Caro Presidente Mattarella,

Così alla fine sarà lei a rappresentare gli italiani il 23 maggio e poi il 19 luglio, durante le commemorazioni che si terranno per i trent’anni dalle stragi del 1992: grazie (anche per questo)!

La rabbia, lo smarrimento, la paura che pervasero l’Italia dopo quei terribili attentati segnano anche questo tempo, pur avendo oggi motivi differenti. Motivi che a Lei sono ben chiari, tanto da essere stati determinanti nel farle accettare la rielezione, come lei stesso ha voluto sottolineare con le sue prime parole.

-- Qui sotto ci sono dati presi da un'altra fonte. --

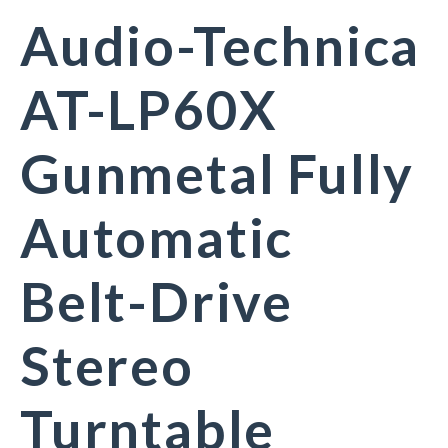
Audio-Technica
AT-LP60X
Gunmetal Fully
Automatic
Belt-Drive
Stereo
Turntable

A pagare il prezzo più alto di questa congiuntura sono i giovani e i giovanissimi. I bambini che quasi non ricordano più come era stare senza mascherina, gli adolescenti che soffrono di forme di ansia sempre più preoccupanti, i giovani che cercano di affacciarsi al presente, sperimentando con fatica il proprio protagonismo. Sono certo che un posto nelle sue riflessioni in vista del discorso che terrà per il suo insediamento ce lo ha Lorenzo Parelli, il diciottenne morto in fabbrica nel suo ultimo giorno di alternanza scuola-lavoro; e probabilmente ce lo hanno anche i tantissimi ragazzi e le tantissime ragazze che nei giorni successivi sono scesi in piazza con lo slogan “Potevo essere io”, o che hanno occupato le scuole per chiedere un maggior rispetto delle loro vite e delle loro legittime aspirazioni.

Manifestazioni segnate in diversi casi da tensioni con le Forze dell’Ordine che hanno reagito con modalità parse a molti sproporzionate e dunque incomprensibili. Sono situazioni che richiedono il massimo dell’attenzione perché ne va della qualità della democrazia presente e futura, come la storia della nostra giovane Repubblica ci dovrebbe avere già insegnato. Esiste un equilibro delicato tra il rispetto delle regole e l’obiezione, tra il far rispettare le regole e l’abuso di potere, tra la libertà di ciascuno e la prepotenza di qualcuno. Un equilibrio che va rifondato a ogni passaggio di testimone generazionale e che comunque non è mai dato una volta per tutte, perché sempre mutano le circostanze e gli “ecosistemi” culturali. Per chi oggi è giovane in gioco c’è il rapporto con le Istituzioni, il rapporto con il principio di legalità, la capacità di stare in un modo o in un altro dentro il conflitto per la gestione del potere pubblico, insomma: il modo con il quale si diventa cittadini.

La democrazia emancipante fondata dalla nostra Costituzione richiede a tutti lo sforzo di tenere insieme il valore delle regole con la capacità di innovarne significato e forma, senza tabù. In questo senso tanto sono preziose le regole quanto lo sono le “eccezioni”, cioè le manifestazioni di dissenso, financo di disobbedienza civile, se con senso di responsabilità cercano di traghettare il “già” verso il “non ancora”.

Senza questa tensione non sarebbe stato possibile nemmeno organizzare il pool antimafia di Palermo, in un momento storico nel quale l’ordinamento non consentiva in alcun modo che magistrati titolari di inchieste differenti potessero condividere informazioni riservate. Ma la necessità di organizzare pool di magistrati era ineludibile a causa della violenza con la quale si manifestavano fenomeni criminali come il terrorismo brigatista e la mafia, almeno se ne avessero ammazzato uno, gli altri avrebbero potuto andare avanti. E così si fece, fino a quando la regola non cambiò.

Fu anche grazie a questa “disobbedienza civile” che si riuscì a istruire il maxi processo contro Cosa Nostra, che proprio il 30 gennaio del 1992 vide la sua consacrazione da parte della sentenza definitiva della Cassazione, che accolse in toto la validità dell’impianto accusatorio e consentì di perfezionare la prima grande vittoria dello Stato sulla mafia.

Lei Presidente è anche per questo la persona giusta al posto giusto: saprà senz’altro trovare le parole più adatte e ha l’autorevolezza per farle ascoltare. Con lei si può riannodare il filo del discorso democratico con una intera generazione che ha fame di punti di riferimento credibili.